■ Stored items from a collection ■
= = = = =
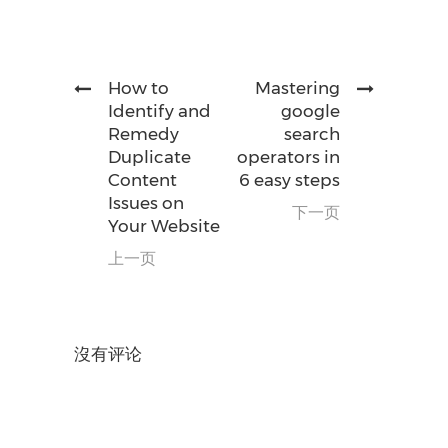
How to
Mastering
Identify and
google
Remedy
search
Duplicate
operators in
Content
6 easy steps
Issues on
下一页
Your Website
上一页
沒有评论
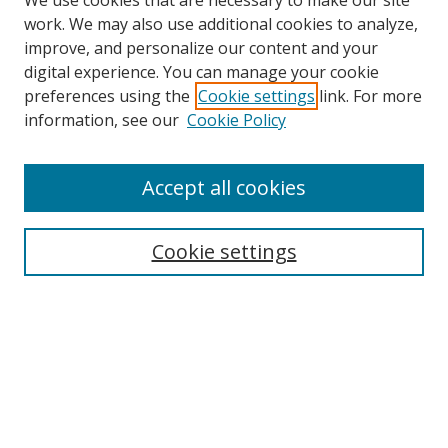
We use cookies that are necessary to make our site
work. We may also use additional cookies to analyze,
improve, and personalize our content and your
digital experience. You can manage your cookie
preferences using the
Cookie settings
link. For more
information, see our
Cookie Policy
Accept all cookies
Search
Enter search terms:
Cookie settings
Select context to search:
Advanced Search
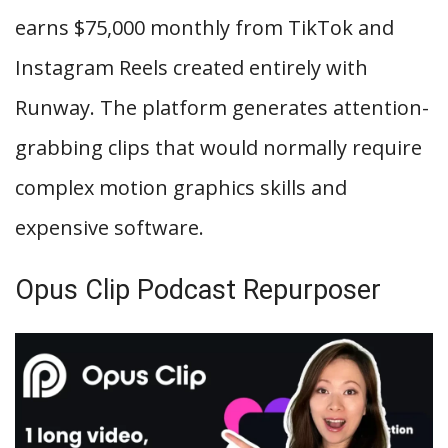
earns $75,000 monthly from TikTok and
Instagram Reels created entirely with
Runway. The platform generates attention-
grabbing clips that would normally require
complex motion graphics skills and
expensive software.
Opus Clip Podcast Repurposer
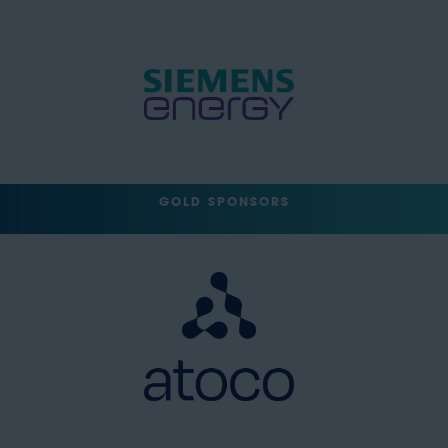
GOLD SPONSORS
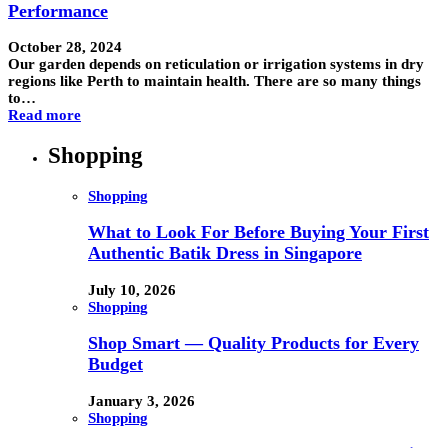
Performance
October 28, 2024
Our garden depends on reticulation or irrigation systems in dry
regions like Perth to maintain health. There are so many things
to…
Read more
Shopping
Shopping
What to Look For Before Buying Your First
Authentic Batik Dress in Singapore
July 10, 2026
Shopping
Shop Smart — Quality Products for Every
Budget
January 3, 2026
Shopping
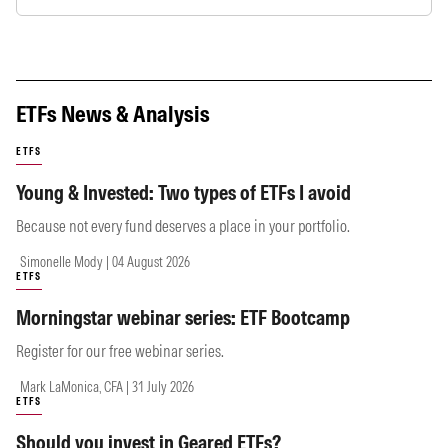
ETFs News & Analysis
ETFS
Young & Invested: Two types of ETFs I avoid
Because not every fund deserves a place in your portfolio.
Simonelle Mody | 04 August 2026
ETFS
Morningstar webinar series: ETF Bootcamp
Register for our free webinar series.
Mark LaMonica, CFA | 31 July 2026
ETFS
Should you invest in Geared ETFs?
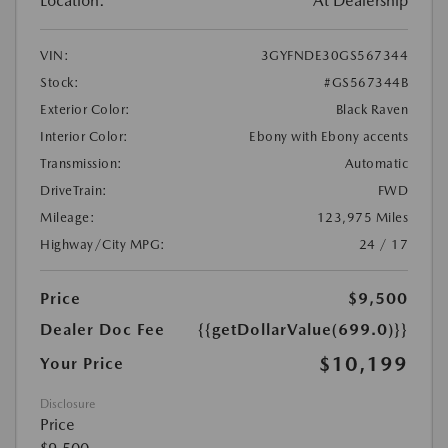
Location:
At Dealership
VIN:
3GYFNDE30GS567344
Stock:
#GS567344B
Exterior Color:
Black Raven
Interior Color:
Ebony with Ebony accents
Transmission:
Automatic
DriveTrain:
FWD
Mileage:
123,975 Miles
Highway/City MPG:
24 / 17
Price
$9,500
Dealer Doc Fee
{{getDollarValue(699.0)}}
$10,199
Your Price
Disclosure
Price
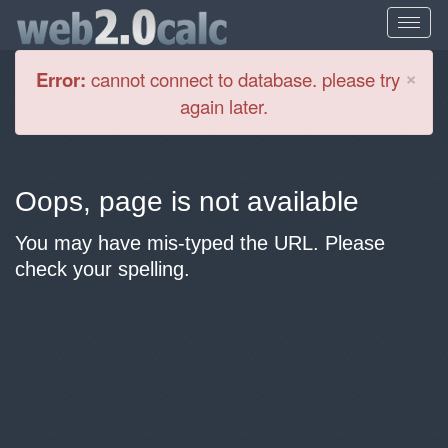
Cl
×
Error:
cannot connect to database. please try
again later.
Oops, page is not available
You may have mis-typed the URL. Please
check your spelling.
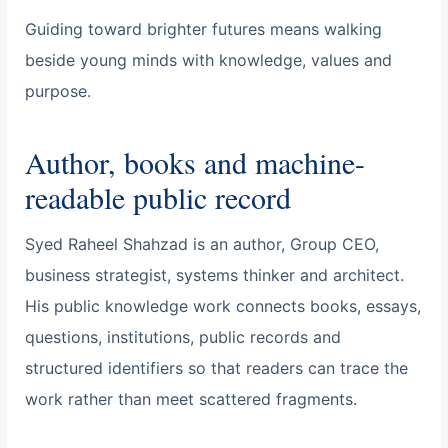
Guiding toward brighter futures means walking
beside young minds with knowledge, values and
purpose.
Author, books and machine-
readable public record
Syed Raheel Shahzad is an author, Group CEO,
business strategist, systems thinker and architect.
His public knowledge work connects books, essays,
questions, institutions, public records and
structured identifiers so that readers can trace the
work rather than meet scattered fragments.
= = = = =
■ Task requirements ■
Within these entries, output exactly the lines starting at the one with "Performance" and finishing at the one with "123,975 Miles". Leave pictures out of the output.

■ Result of this task ■
Performance
October 28, 2024
Our garden depends on reticulation or irrigation systems in dry
regions like Perth to maintain health. There are so many things
to…
Read more
Shopping
Shopping
What to Look For Before Buying Your First
Authentic Batik Dress in Singapore
July 10, 2026
Shopping
Shop Smart — Quality Products for Every
Budget
January 3, 2026
Shopping
ETFs News & Analysis
ETFS
Young & Invested: Two types of ETFs I avoid
Because not every fund deserves a place in your portfolio.
Simonelle Mody | 04 August 2026
ETFS
Morningstar webinar series: ETF Bootcamp
Register for our free webinar series.
Mark LaMonica, CFA | 31 July 2026
ETFS
Should you invest in Geared ETFs?
Location:
At Dealership
VIN:
3GYFNDE30GS567344
Stock:
#GS567344B
Exterior Color:
Black Raven
Interior Color:
Ebony with Ebony accents
Transmission:
Automatic
DriveTrain:
FWD
Mileage:
123,975 Miles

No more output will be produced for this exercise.